Define, with $x$ real valued:
$$
F_N(x) = \prod_{k=0}^N\left|x-\frac{k}{N}\right|^{1/N}
$$
We can calculate the limit for $N\to\infty$ as a Riemann sum converging to an integral:
$$
F_\infty(x) = \lim_{N\to\infty} \prod_{k=0}^N\left|x-\frac{k}{N}\right|^{1/N} = \\
\lim_{N\to\infty} \exp\left[\frac{1}{N}\sum_{k=0}^N\ln\left|x-\frac{k}{N}\right|\right] = \\
\exp\left[\int_0^1\ln|x-t|dt\right] \quad \Longrightarrow \\
F_\infty(x) = \exp\left[(x-1)\ln|x-1| + x\ln|x|-1\right]
$$
It can easily be shown that $\,F_\infty(0)=F_\infty(1)=1/e\,$ and there is a minimum for $\,F_\infty(1/2)=1/e/2\,$.
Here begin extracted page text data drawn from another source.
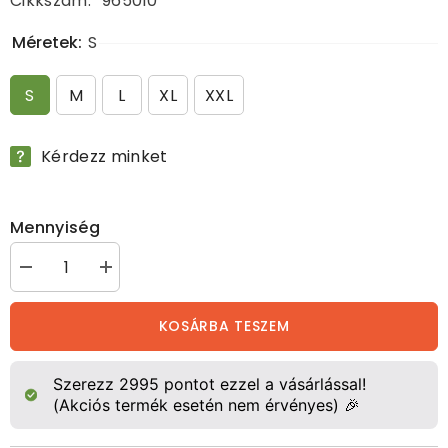
Cikkszám:
965010
Méretek:
S
S
M
L
XL
XXL
Kérdezz minket
Mennyiség
Ausztrál
Ausztrál
tipusú
tipusú
esőkabát,
esőkabát,
waxos
waxos
KOSÁRBA TESZEM
mennyiségének
mennyiségének
csökkentése
növelése
Szerezz
2995
pontot ezzel a vásárlással!
(Akciós termék esetén nem érvényes) 🎉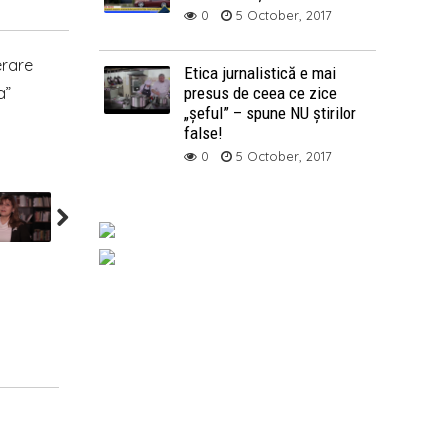
0
5 October, 2017
erare
Etica jurnalistică e mai
a”
presus de ceea ce zice
„șeful” – spune NU știrilor
false!
0
5 October, 2017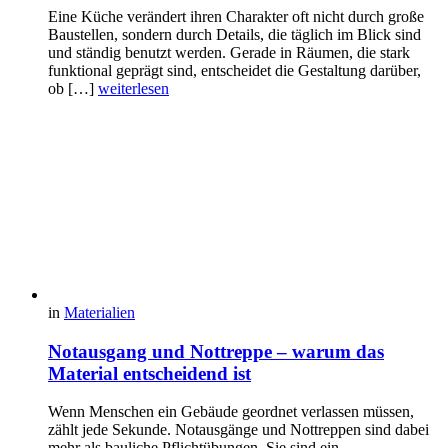
Eine Küche verändert ihren Charakter oft nicht durch große
Baustellen, sondern durch Details, die täglich im Blick sind
und ständig benutzt werden. Gerade in Räumen, die stark
funktional geprägt sind, entscheidet die Gestaltung darüber,
ob […]
weiterlesen
in
Materialien
Notausgang und Nottreppe – warum das
Material entscheidend ist
Wenn Menschen ein Gebäude geordnet verlassen müssen,
zählt jede Sekunde. Notausgänge und Nottreppen sind dabei
mehr als bauliche Pflichtübungen. Sie sind ein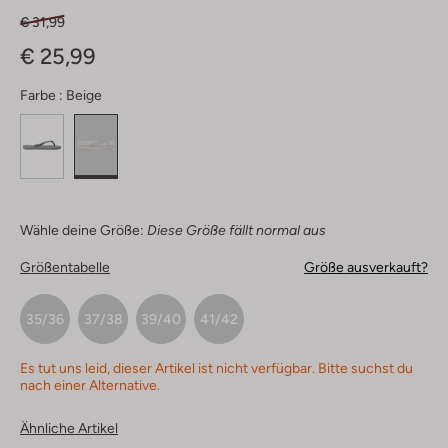
€ 31,99
€ 25,99
Farbe :
Beige
Wähle deine Größe:
Diese Größe fällt normal aus
Größentabelle
Größe ausverkauft?
35/36
37/38
39/40
41/42
Es tut uns leid, dieser Artikel ist nicht verfügbar. Bitte suchst du
nach einer Alternative.
Ähnliche Artikel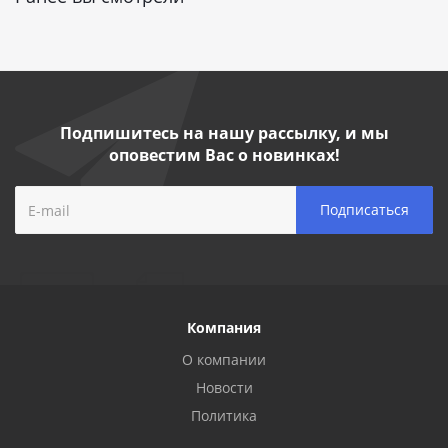
Подпишитесь на нашу рассылку, и мы
оповестим Вас о новинках!
Компания
О компании
Новости
Политика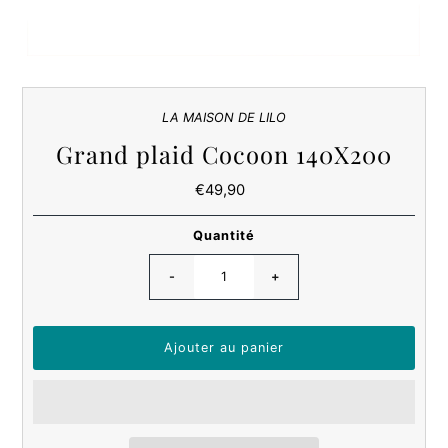
LA MAISON DE LILO
Grand plaid Cocoon 140X200
€49,90
Prix
ordinaire
Quantité
-
+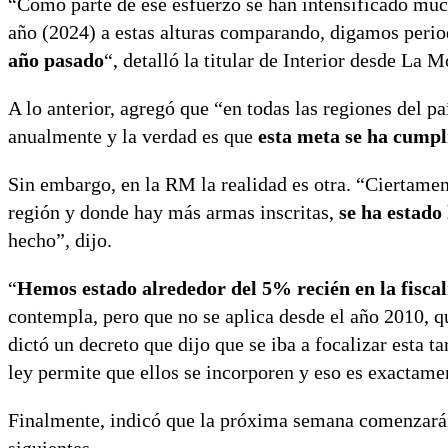
“Como parte de ese esfuerzo se han intensificado muc
año (2024) a estas alturas comparando, digamos perio
año pasado
“, detalló la titular de Interior desde La 
A lo anterior, agregó que “en todas las regiones del p
anualmente y la verdad es que
esta meta se ha cumpl
Sin embargo, en la RM la realidad es otra. “Ciertamen
región y donde hay más armas inscritas,
se ha estado
hecho”, dijo.
“
Hemos estado alrededor del 5% recién en la fiscal
contempla, pero que no se aplica desde el año 2010, 
dictó un decreto que dijo que se iba a focalizar esta ta
ley permite que ellos se incorporen y eso es exactame
Finalmente, indicó que la próxima semana comenzarán 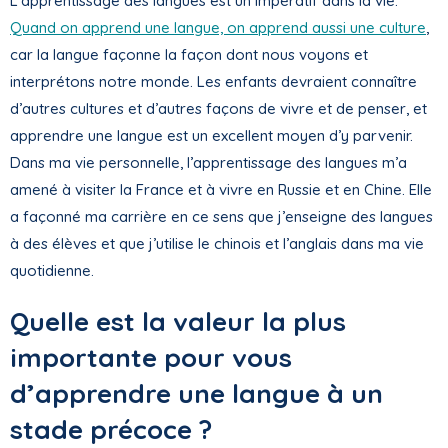
L’apprentissage des langues est un impératif dans la vie.
Quand on apprend une langue, on apprend aussi une culture
,
car la langue façonne la façon dont nous voyons et
interprétons notre monde. Les enfants devraient connaître
d’autres cultures et d’autres façons de vivre et de penser, et
apprendre une langue est un excellent moyen d’y parvenir.
Dans ma vie personnelle, l’apprentissage des langues m’a
amené à visiter la France et à vivre en Russie et en Chine. Elle
a façonné ma carrière en ce sens que j’enseigne des langues
à des élèves et que j’utilise le chinois et l’anglais dans ma vie
quotidienne.
Quelle est la valeur la plus
importante pour vous
d’apprendre une langue à un
stade précoce ?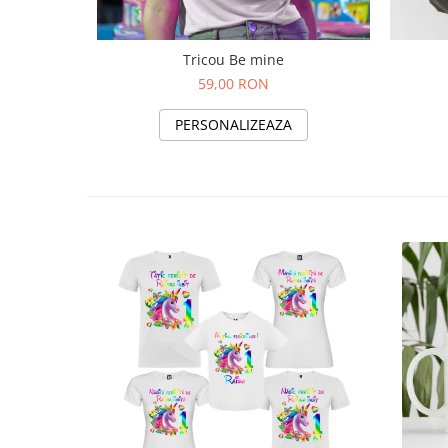
Tricou Be mine
59,00 RON
PERSONALIZEAZA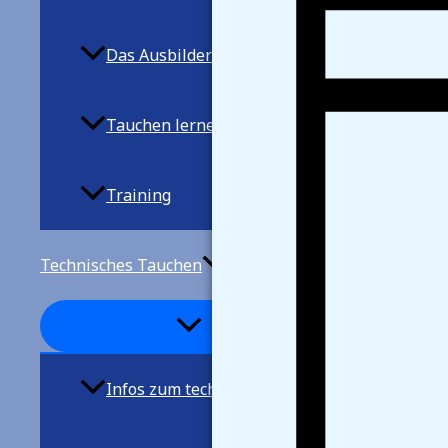
Das Ausbilderteam
Tauchen lernen
Training
Technisches Tauchen
Infos zum techn. Tauchen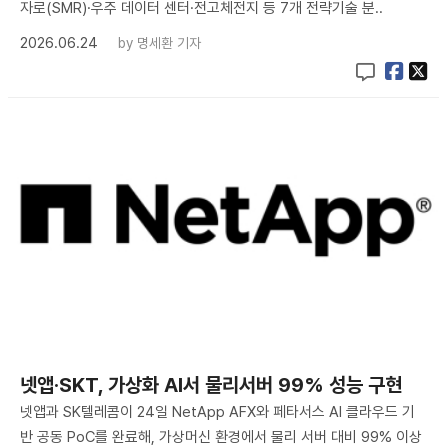
자로(SMR)·우주 데이터 센터·전고체전지 등 7개 전략기술 분..
2026.06.24
by
명세환 기자
넷앱·SKT, 가상화 AI서 물리서버 99% 성능 구현
넷앱과 SK텔레콤이 24일 NetApp AFX와 페타서스 AI 클라우드 기
반 공동 PoC를 완료해, 가상머신 환경에서 물리 서버 대비 99% 이상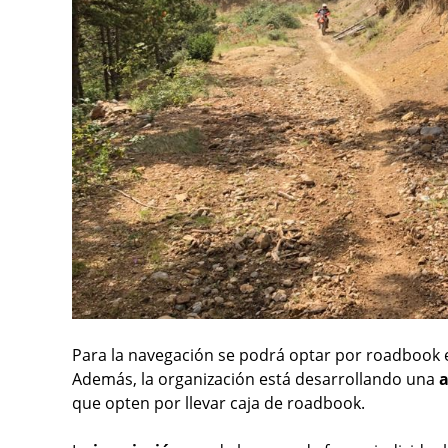
Para la navegación se podrá optar por roadbook
Además, la organización está desarrollando una
a
que opten por llevar caja de roadbook.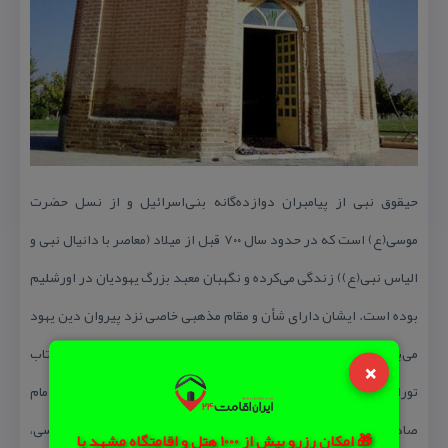
حیقوق نبی از پیامبران دوازده‌گانه بنی‌اسرائیل و از نسل حضرت
موسی(ع) است كه در حدود سال ۷۰۰ قبل از میلاد (معاصر با دانیال نبی و
الیاس نبی(ع)) زندگی می‌كرده و نگهبان معبد بزرگ یهودیان در اورشلیم
بوده است. ایشان دارای شأن و مقام مذهبی خاصی نزد پیروان دین یهود
می‌باشد و برای مسلمانان نیز بسیار قابل احترام است. نام وی در كتاب
×
تورات عهد عتیق ذكر شده است همچنین در شرح دعای ام داوود، امام
صادق(ع) از ایشان نام برده‌اند و در مناظره معروف دربار مأمون عباسی،
🎁 امکان رزرو بیش از 1000 هتل و اقامتگاه مشهد با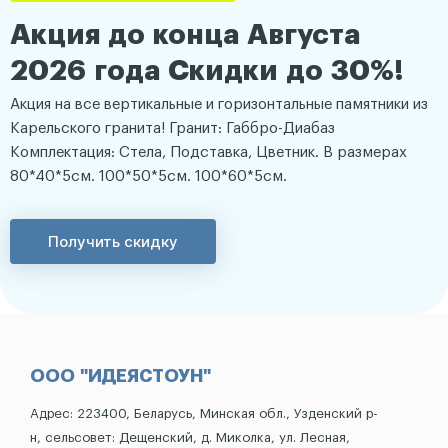
Акция до конца Августа
2026 года Скидки до 30%!
Акция на все вертикальные и горизонтальные памятники из
Карельского гранита! Гранит: Габбро-Диабаз
Комплектация: Стела, Подставка, Цветник. В размерах
80*40*5см. 100*50*5см. 100*60*5см.
Получить скидку
ООО "ИДЕЯСТОУН"
Адрес: 223400, Беларусь, Минская обл., Узденский р-
н, сельсовет: Дещенский, д. Миколка, ул. Лесная,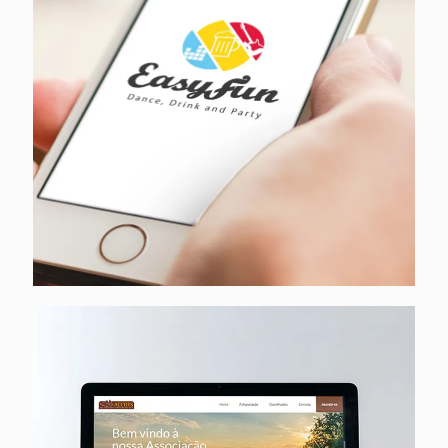
ACCOES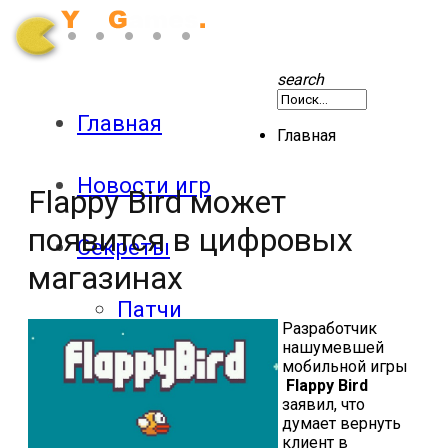
search
Главная
Главная
Новости игр
Flappy Bird может
появится в цифровых
Секреты
магазинах
Патчи
Разработчик
нашумевшей
мобильной игры
Обзоры
Flappy Bird
заявил, что
думает вернуть
Экшены
клиент в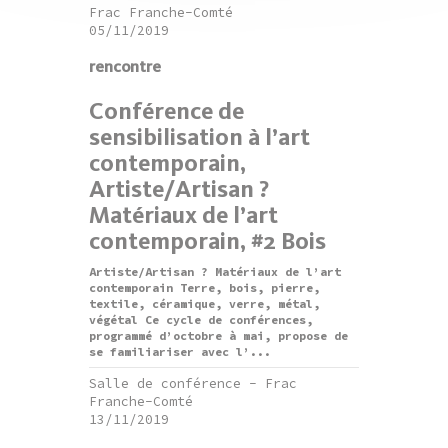
Frac Franche-Comté
05/11/2019
rencontre
Conférence de
sensibilisation à l’art
contemporain,
Artiste/Artisan ?
Matériaux de l’art
contemporain, #2 Bois
Artiste/Artisan ? Matériaux de l’art
contemporain Terre, bois, pierre,
textile, céramique, verre, métal,
végétal Ce cycle de conférences,
programmé d’octobre à mai, propose de
se familiariser avec l’...
Salle de conférence - Frac
Franche-Comté
13/11/2019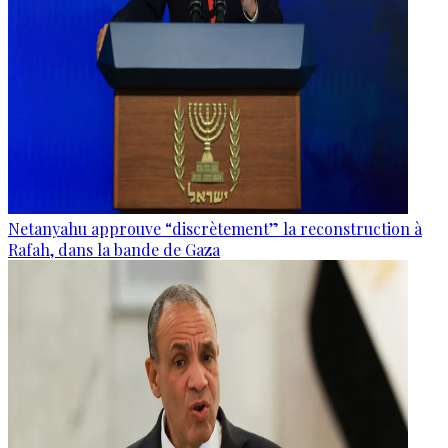
Netanyahu approuve “discrètement” la reconstruction à
Rafah, dans la bande de Gaza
A graph says more than a thousand words:
The interval $\,[0,1]\,$ and the minimum of $\,F_\infty\,$ are delimited with red lines.
A sample function $\,F_N(x)\,$ for $\,N=9\,$ is displayed in black. The limit function $\,F_\infty(x)\,$ is displayed in green.
Numerically it is suggested that the black curves $\,F_N\,$ converge to the green curve $\,F_\infty\,$.
With exception, though, of the function values $\,f_N(k/N)\,$; all of these must be zero from the start.
But in the limit this would mean that $\,F_\infty(x)\,$ is zero as well as non-zero at the whole $\,[0,1]\,$ interval.
Which is of course impossible.
What is a sensible way out of this dilemma?